Another ISNA tradition focuses on global trailblazers, like Tariq Ramadan and James Zogby, to deliver the keynote address. This year ISNA leadership invited Dr. Naif Al-Mutawa, a World Economic Forum Young Global Leader. His work bridges many cultures by focusing on universal values as marked by “THE99” ranking among Forbes magazine top 20 trends for this year. Al-Mutawa described how he translated his professional expertise in clinical psychology into superhero comic strip “THE99”—which combines the stealth, action oriented flavor of Batman with the positive messages of self-growth. In 20 years, his readership will have memories of both Marvel Action heroes and “The99”—film deal or not.
Speaking of film, Muslim American film-makers showcased more than six films. Noted Muslim North American film makers, like Zerqa Nawaz, Michael Wolfe, Alex Kronemer, and Musa Syed reconvened to engage one on one. Films included “All I Wanna Do”, “Moozlum”, “The Blessed Tree”, “The Blasphemy” and “Abraham’s Vision”.
Muslim Diaspora Communities Expand on Both Sides of the Atlantic
From familiar to new speakers, ISNA continues to broaden its guest list to represent the global dynamics of other Muslim Diaspora communities. For example, the Third Annual Turkish Symposium noted how Turkey’s success in political and economic areas facilitates further opportunities to lead in the region. Moreover, Muslim Diaspora communities can lead in high government position. Mahinur Ozdemir is the first Belgian Member of Parliament who wears hijab. Ozdemir is of Turkish descent and excitedly expressed her hope to attend ISNA again before twenty years pass.
Another newcomer to the ISNA convention signifies the break from isolated communities as the Arab Spring reignites newer voices and participation. Libyan Ambassador Ali Suleiman Aujali voiced his break from Gaddafi’s illegitimacy as ethical and humanitarian. In April, Ambassador Aujali resigned to stand with the people of Libya to protest Gaddafi’s leadership. Similarly, Yemeni activist blogger, Atiaf Al-Wazir.
The Art Exhibit continues to operate as a silent participant in the larger convention. Hopefully, twenty years into the future, ISNA will provide a platform for the different artist, outside of film, to interface in a more formal setting. For example, the ISNA documentary project gained a better understanding of one particular artist’s inspiration to quilt the Quranic verses together. Essentially, Mrs. Ibrahim’s Muslim-American quilt signifies the hybrid of regional Midwestern culture with the redefined broader Islamic art. She has literally stitched diverse pieces of fabric for expressing her love for literacy, calligraphy, and quilting.
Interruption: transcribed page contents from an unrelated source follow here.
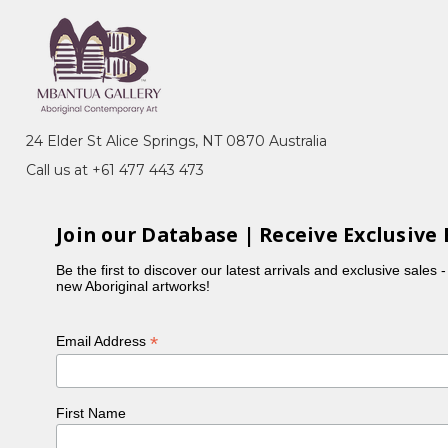
ery, Sydney, NSW
n, toured Eire and Scotland
988-89, exhib.cat., Heytesbury Holdings,
24 Elder St Alice Springs, NT 0870 Australia
Call us at +61 477 443 473
llection, Heytesbury Holdings, Perth, WA
koff Fine Art Press, North Caulfield, VIC
Join our Database | Receive Exclusive 
Be the first to discover our latest arrivals and exclusive sales 
new Aboriginal artworks!
*
Email Address
First Name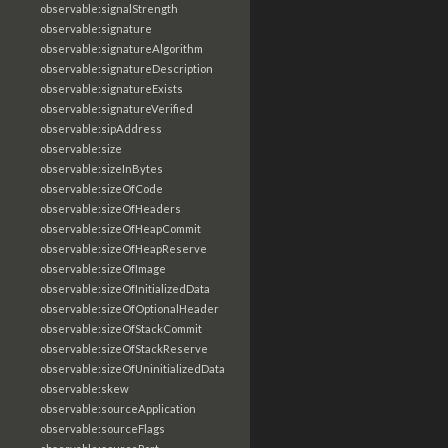
observable:signalStrength
observable:signature
observable:signatureAlgorithm
observable:signatureDescription
observable:signatureExists
observable:signatureVerified
observable:sipAddress
observable:size
observable:sizeInBytes
observable:sizeOfCode
observable:sizeOfHeaders
observable:sizeOfHeapCommit
observable:sizeOfHeapReserve
observable:sizeOfImage
observable:sizeOfInitializedData
observable:sizeOfOptionalHeader
observable:sizeOfStackCommit
observable:sizeOfStackReserve
observable:sizeOfUninitializedData
observable:skew
observable:sourceApplication
observable:sourceFlags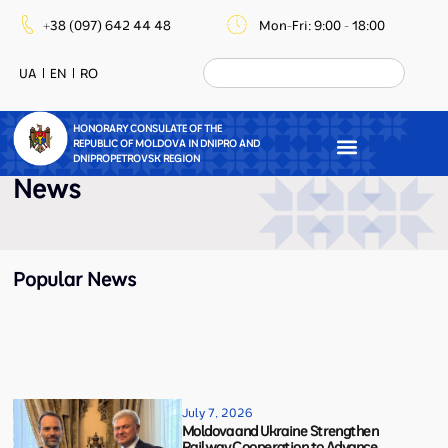
+38 (097) 642 44 48
Mon-Fri: 9:00 - 18:00
UA
EN
RO
HONORARY CONSULATE OF THE
REPUBLIC OF MOLDOVA IN DNIPRO AND
DNIPROPETROVSK REGION
News
Popular News
July 7, 2026
Moldova and Ukraine Strengthen
Railway Cooperation to Advance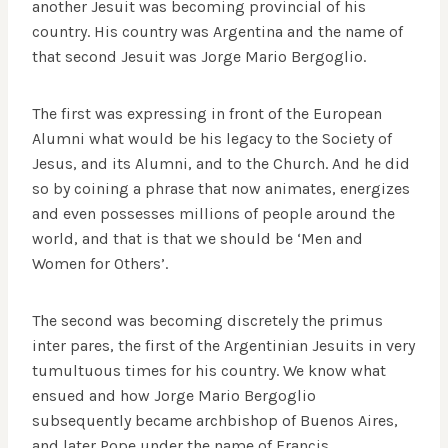
another Jesuit was becoming provincial of his
country. His country was Argentina and the name of
that second Jesuit was Jorge Mario Bergoglio.
The first was expressing in front of the European
Alumni what would be his legacy to the Society of
Jesus, and its Alumni, and to the Church. And he did
so by coining a phrase that now animates, energizes
and even possesses millions of people around the
world, and that is that we should be ‘Men and
Women for Others’.
The second was becoming discretely the primus
inter pares, the first of the Argentinian Jesuits in very
tumultuous times for his country. We know what
ensued and how Jorge Mario Bergoglio
subsequently became archbishop of Buenos Aires,
and later Pope under the name of Francis.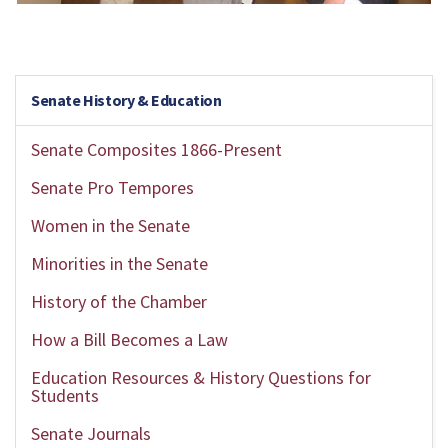
Senate History & Education
Senate Composites 1866-Present
Senate Pro Tempores
Women in the Senate
Minorities in the Senate
History of the Chamber
How a Bill Becomes a Law
Education Resources & History Questions for
Students
Senate Journals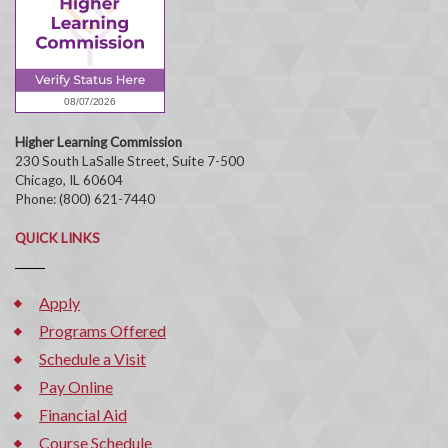
Higher Learning Commission
230 South LaSalle Street, Suite 7-500
Chicago, IL 60604
Phone: (800) 621-7440
QUICK LINKS
Apply
Programs Offered
Schedule a Visit
Pay Online
Financial Aid
Course Schedule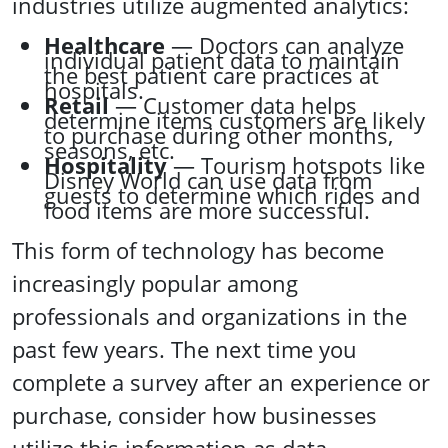
industries utilize augmented analytics:
Healthcare
— Doctors can analyze
individual patient data to maintain
the best patient care practices at
hospitals.
Retail
— Customer data helps
determine items customers are likely
to purchase during other months,
seasons, etc.
Hospitality
— Tourism hotspots like
Disney World can use data from
guests to determine which rides and
food items are more successful.
This form of technology has become
increasingly popular among
professionals and organizations in the
past few years. The next time you
complete a survey after an experience or
purchase, consider how businesses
Organizations have expanded their networks from the west to the east coasts as well as filling up the public space with new questions. The Muslim Public Affairs Council (MPAC), the Institute for Social Policy & Understanding (ISPU), and the Council for the Advancement of Muslim Professionals (CAMP), among others, continue to provide a platform to learn about creative initiatives. For instance, CAMP patroned a positive Muslim-American message by inviting the artist and directors behind “30 Days, 30 Mosques”—which will continue to the other 20 American states this coming Ramadan.
The next twenty years might evolve more rapidly in some areas rather than others depending on what the attendance and leadership ask of itself. However film, scholarship, art, and community service evolve, hopefully the future will witness the complex growth of formalized networking and institution building.